The last thing I want to talk about is the Preparedness part of our system. We need to manage preparedness differently. I describe this by saying that we need to accept risk now in order to create less risk in the future.

We will need to make conscious and deliberate trade-offs and this will be managed through our AOS. Getting away from the Force Generation Cycle where we rotate Brigades, to get to a more deliberate and strategic approach to readiness based on the environment and the need. We are articulating that through a centralised Army Order, where all resources are aligned around the readiness we need at a particular point in time.

Army of today

The Army of today is fantastic. I was at Kapooka on Monday, seeing recruit training and the amazing work that’s going on there across a range of pathways into our Army. The youth of today are enthusiastic and committed and going to make great soldiers for us.

I was also up in Darwin.
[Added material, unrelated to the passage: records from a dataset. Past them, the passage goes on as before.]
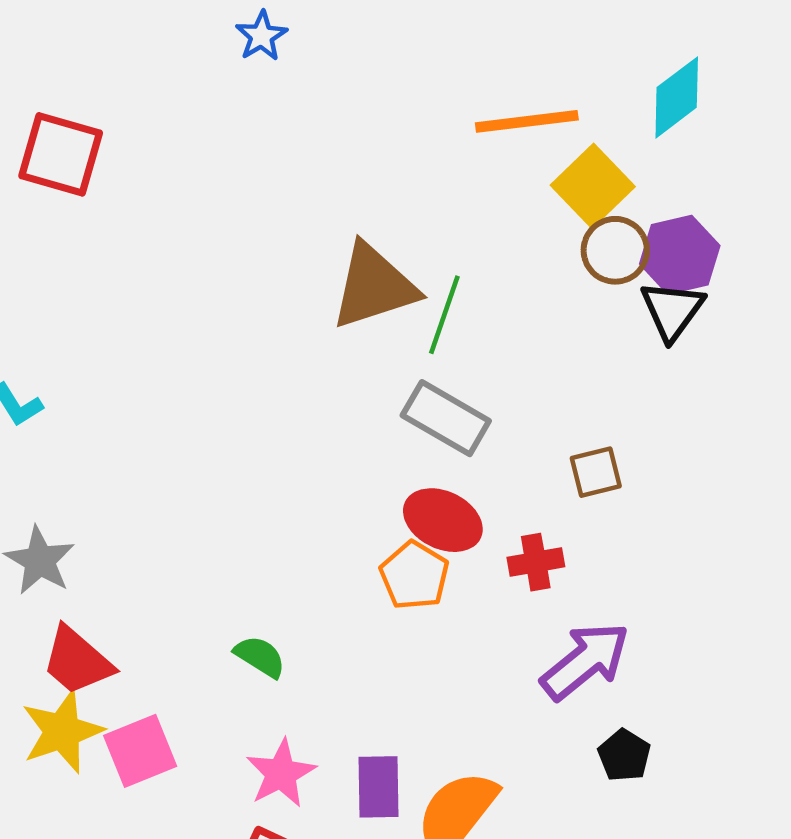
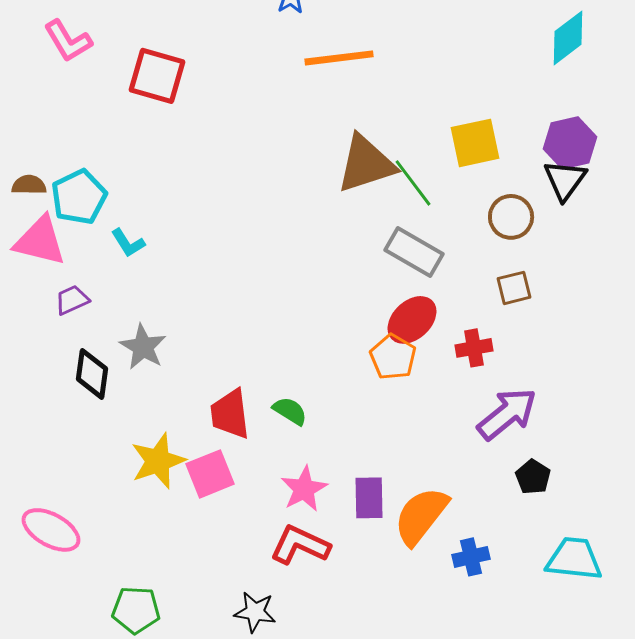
orange line: (527, 121) -> (339, 58), moved
yellow square: (593, 186) -> (475, 143), moved, turned 32
brown circle: (615, 250) -> (511, 217), moved
green line: (444, 315) -> (413, 183), turned -56
red ellipse: (443, 520) -> (412, 320), turned -69
red trapezoid: (77, 661) -> (230, 414), moved, turned 42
Amazing what is going on up there with the 1st Brigade, The Regional Force Surveillance Group and the Marine Rotation Force – Darwin, the joint force and of course engagement with community.

Talisman Sabre 2021 happening right now, with over 3500 Army people participating. They are conducting really good training within a revised scope. The fact that it is going ahead with allies and partners is sending a really timely and important message that we are cracking on and we are united in doing so. Of course there is a whole range of other activities also going on.